★ライオネル・ターティス(1876-1975)は、現代ヴィオラ演奏の父とも賞される、ヴィオラ界の最重要人物。ヴィオラのための作品を数えきれないほど委嘱、さらに名曲をヴィオラのために編曲。さらに、楽器の製造についても助言するなど、ヴィオラのレパートリーと魅力、さらに楽器自体の発展に大きく寄与しました。このたび、若手ヴィオラ奏者として注目を集めるリダウトが、ターティス本人の作品や、ターティスの友人や師匠、生徒たちによるターティスゆかりの作品を集めて演奏、2枚組のCDとしてリリースします。
★ターティスはヴィオラの世界で大きく名を残していますが、そのキャリはピアノからのスタートでした。16歳でヴァイオリンを手に取り、19歳で弦楽四重奏に誘われてそこでヴィオラを発見、たちまち魅了されました。最初は独学でヴィオラを学び、1902年にクライスラーの演奏を聴いて、その美しいヴィブラートに衝撃を受けます。その奏法をヴィオラにも取り入れるよう試みました。
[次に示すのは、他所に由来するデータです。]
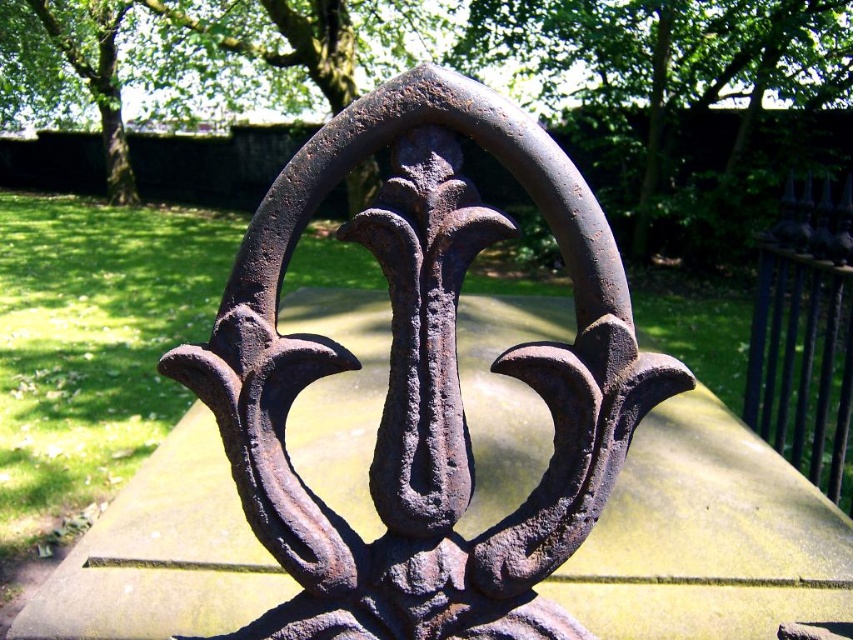 Does rusty metal sculpture at center have a lesser height compared to glossy black fence at upper right?

Indeed, rusty metal sculpture at center has a lesser height compared to glossy black fence at upper right.

Is point (396, 346) farther from camera compared to point (798, 460)?

No, it is in front of (798, 460).

At what (x,y) coordinates should I click in order to perform the action: click on rusty metal sculpture at center. Please return your answer as a coordinate pair (x, y). Looking at the image, I should click on (424, 380). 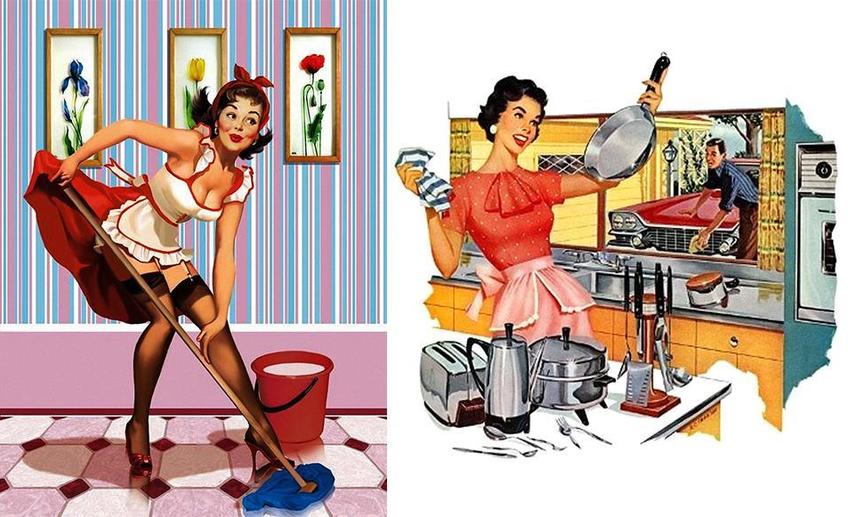 This screenshot has width=848, height=517. What are the coordinates of `stockings` in the screenshot? It's located at (194, 288), (159, 286). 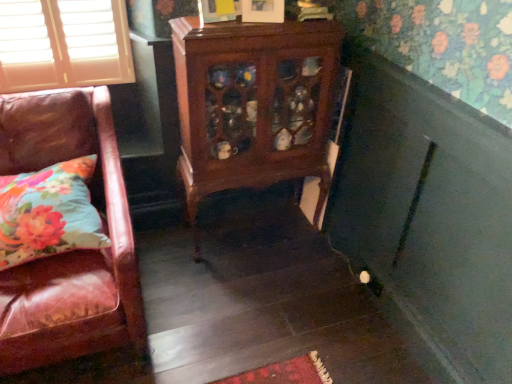 The image size is (512, 384). I want to click on empty space that is ontop of mahogany cabinet at center (from a real-world perspective), so click(x=270, y=22). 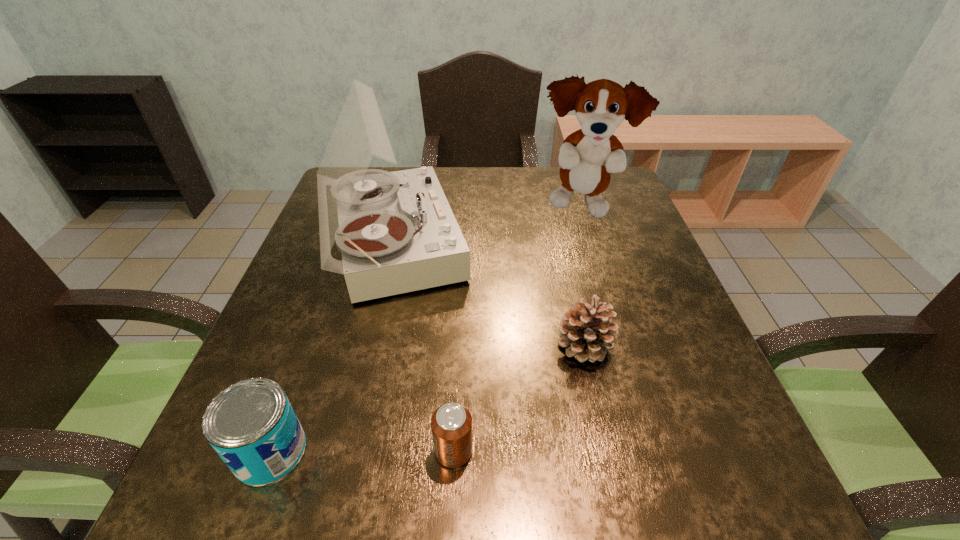 At what (x,y) coordinates should I click in order to perform the action: click on vacant space at the near edge of the desktop. Please return your answer as a coordinate pair (x, y). Looking at the image, I should click on (351, 480).

This screenshot has height=540, width=960. Identify the location of vacant space at the left edge of the desktop. (286, 338).

The image size is (960, 540). In the image, there is a desktop. In order to click on vacant space at the right edge in this screenshot , I will do `click(638, 251)`.

Identify the location of vacant area at the near left corner of the desktop. This screenshot has width=960, height=540. (185, 523).

You are a GUI agent. You are given a task and a screenshot of the screen. Output one action in this format:
    pyautogui.click(x=<x>, y=<y>)
    Task: Click on the vacant area that lies between the third nearest object and the right can
    
    Given the screenshot: What is the action you would take?
    (519, 398)

You are a GUI agent. You are given a task and a screenshot of the screen. Output one action in this format:
    pyautogui.click(x=<x>, y=<y>)
    Task: Click on the free spot between the puppy and the record player
    This screenshot has height=540, width=960.
    Given the screenshot: What is the action you would take?
    pyautogui.click(x=486, y=226)

This screenshot has height=540, width=960. What are the coordinates of `free space that is in between the pinecone and the puppy` in the screenshot? It's located at (583, 276).

Locate an element on the screen. This screenshot has height=540, width=960. free space that is in between the right can and the left can is located at coordinates (362, 451).

Locate an element on the screen. blank region between the record player and the left can is located at coordinates (331, 347).

The width and height of the screenshot is (960, 540). What are the coordinates of `free space between the puppy and the third farthest object` in the screenshot? It's located at (583, 276). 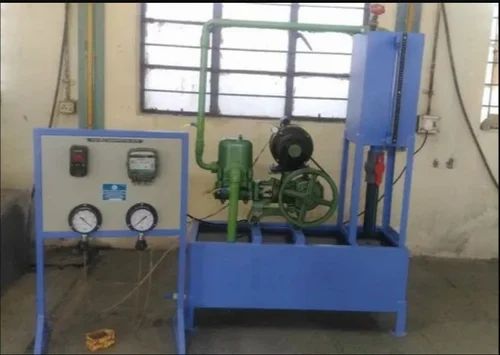 I want to click on bin, so click(x=97, y=336). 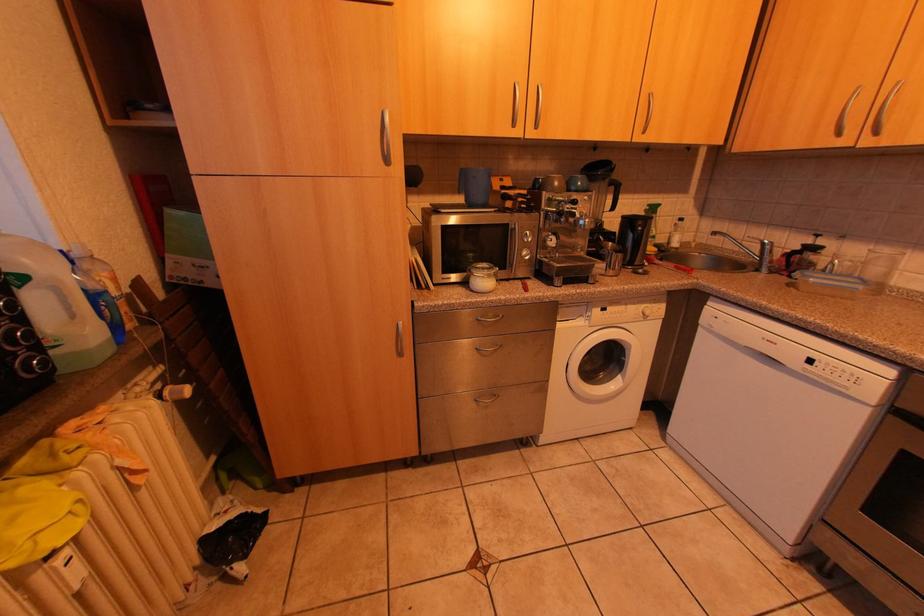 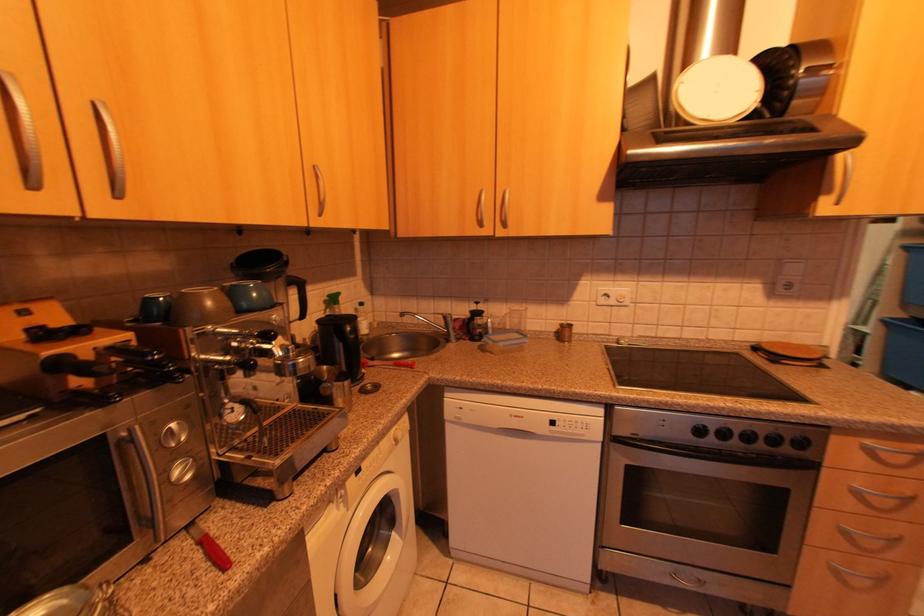 Question: Based on the continuous images, in which direction is the camera rotating? Reply with the corresponding letter.

Choices:
 (A) Left
 (B) Right
 (C) Up
 (D) Down

Answer: (B) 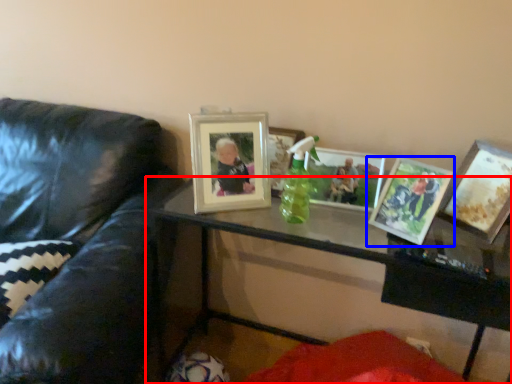 Question: Which object is further to the camera taking this photo, table (highlighted by a red box) or picture frame (highlighted by a blue box)?

Choices:
 (A) table
 (B) picture frame

Answer: (B) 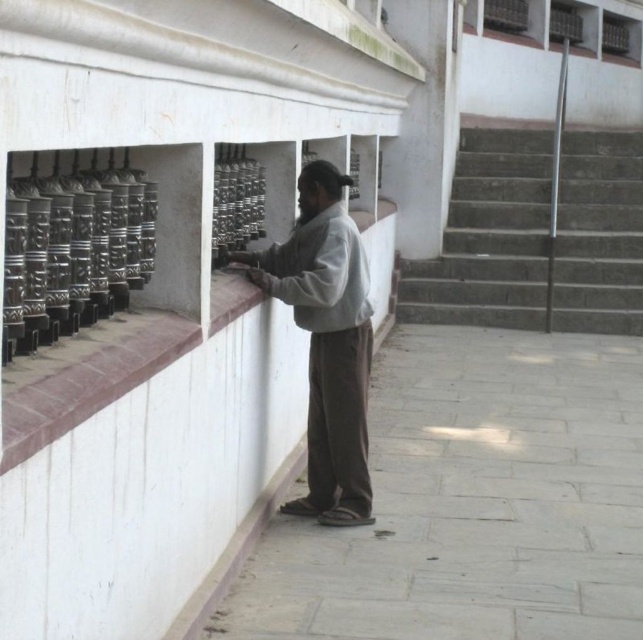 Question: Is concrete stairs at right closer to camera compared to gray cotton shirt at center?

Choices:
 (A) yes
 (B) no

Answer: (B)

Question: Can you confirm if concrete stairs at right is positioned to the right of gray cotton shirt at center?

Choices:
 (A) yes
 (B) no

Answer: (A)

Question: Among these points, which one is nearest to the camera?

Choices:
 (A) (323, 301)
 (B) (471, 212)

Answer: (A)

Question: Can you confirm if concrete stairs at right is smaller than gray cotton shirt at center?

Choices:
 (A) no
 (B) yes

Answer: (A)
★ボーウェンは、ホルン、ヴィオラ、そしてピアノを演奏した音楽家で、ターティストもしばしば共演していました。また作曲にも長け、後期ロマン的なスタイルで、ヴィオラのために2つのソナタ、1つの協奏曲、4つのヴィオラのためのファンタジーなどを残しています。CD2に収録のベートーヴェンの「月光」ソナタ第1楽章の編曲も興味深い仕上がりです。ターティスより少しだけ後に生まれたブリッジも、作曲家として名を残していますがヴィオラ奏者としても活躍していました。ブリッジは、ブリテンの師匠でもあり、ブリテンにヴィオラの魅力を教えた人物でもあります。残念なことにヴィオラの作品はここに収録された「沈思せる人」と、「アレグロ・アッパッショナート」のみ。(「沈思せる人」の対となる未完に終わった「アレグレット」はのちにパウル・ハインドマーシュによって補完されましたが、今回は収録されておりません)。ターティスが愛奏したブラームス、シューマン、ジョン・アイアランドらの作品、そしてフォーレのエレジーも収録。フォーレのエレジーは、ターティス版を使用。ターティスがアナログ盤で残した録音は、収録時間の関係でカットがありますが、リダウトはノーカットで演奏しています。盲目のオルガン奏者ウォルステンホルムの作品は原曲はオルガン曲ですが、ターティスがたいそう気に入って編曲しました。ターティスはクライスラーの作品を10作ヴィオラ用に編曲しており、その中から2作品を収録。エリック・コーツ、フォーサイス、そしてレベッカ・クラークはターティスの弟子。レベッカ・クラークにヴィオラを演奏するよう勧めたのはターティスだったそうです。ヴォーン=ウィリアムズの作品は、ヴィオラの音域に合う6作を演奏しています。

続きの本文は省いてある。